Le Quotidien du Médecin. Comment définir la résilience ?
Dr Jean-Louis Payen*. Selon la définition de Boris Cyrulnik et de Gérard Jorland (1), la résilience est la reprise d’un nouveau développement après un traumatisme. Ce mot déjà rapporté dans la littérature anglaise au 17e siècle trouverait ses racines dans resalere mot latin désignant le ressaut. Notamment utilisé par Francis Bacon, il a été traduit en français par les termes « rebondir », « se redresser », « se ressaisir ». Au 19e siècle, les physiciens s’emparèrent du mot pour caractériser la résistance, l’élasticité des matériaux.
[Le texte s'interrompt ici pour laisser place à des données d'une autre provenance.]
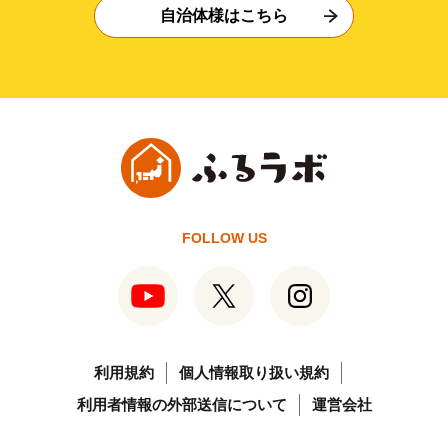
自治体様はこちら
FOLLOW US
利用規約
個人情報取り扱い規約
利用者情報の外部送信について
運営会社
Enfin, lors du siècle dernier, ce sont les psychiatres qui se saisirent du concept pour décrire la reprise d’un nouveau développement après une agonie traumatique (1).
Comment ce concept a-t-il été introduit en hépato-gastroentérologie (HGE) ?
C’est la mise en évidence de la capacité du foie à se régénérer, à se restructurer, à réduire la fibrose accumulée après une agression chronique, virale (hépatite B et C) ou métabolique (hémochromatose) notamment, qui a conduit à proposer le mot de résilience pour caractériser cette transformation ; terme fédérateur que nous avons soumis à la communauté des hépatogastro-entérologues avec Victor de Ledinghen. Cette capacité singulière de la structure hépatique était déjà connue des Grecs anciens, comme le laisse supposer le mythe de Prométhée, Titan dont le foie, dévoré durant la journée par un rapace, se régénérait pendant la nuit, le condamnant ainsi à ce supplice éternel. La régression des lésions cirrhotiques, suspectée dans les années 1980, a été confirmée au début des années 2000 par les travaux de Wanless IR. Aujourd’hui, il est établi que la cirrhose peut régresser en cas de guérison de la maladie causale, notamment d’une hépatite chronique C, ou lors du contrôle de la réplication virale sur le long terme dans l’hépatite B. Cette résilience est un formidable message d’espoir pour les patients, même s’il faut rester très prudent quant à l’impact de la régression de la cirrhose sur le risque notamment de carcinome hépatocellulaire.
En dehors de l’hépatologie, quelles en sont les autres applications ?
Dans les maladies inflammatoires chroniques de l’intestin (MICI), la capacité du tube digestif à cicatriser est connue ; grâce aux anti-TNF, la cicatrisation muqueuse endoscopique est désormais devenue un objectif thérapeutique, nous pourrions là aussi parler de résilience. Les récents travaux sur le microbiote ont déjà montré que ce « nouvel organe » est résilient. Enfin, ce concept pourrait également s’appliquer au pancréas, puisque l’on observe une restitution ad integrum de sa structure après pancréatite aiguë bénigne par exemple. Comme vous le voyez la résilience n’est pas un vain mot en hépato-gastroentérologie.
*Centre hospitalier de Montauban
(1) Résilience connaissances de base. Éditions Odile Jacob, 2012.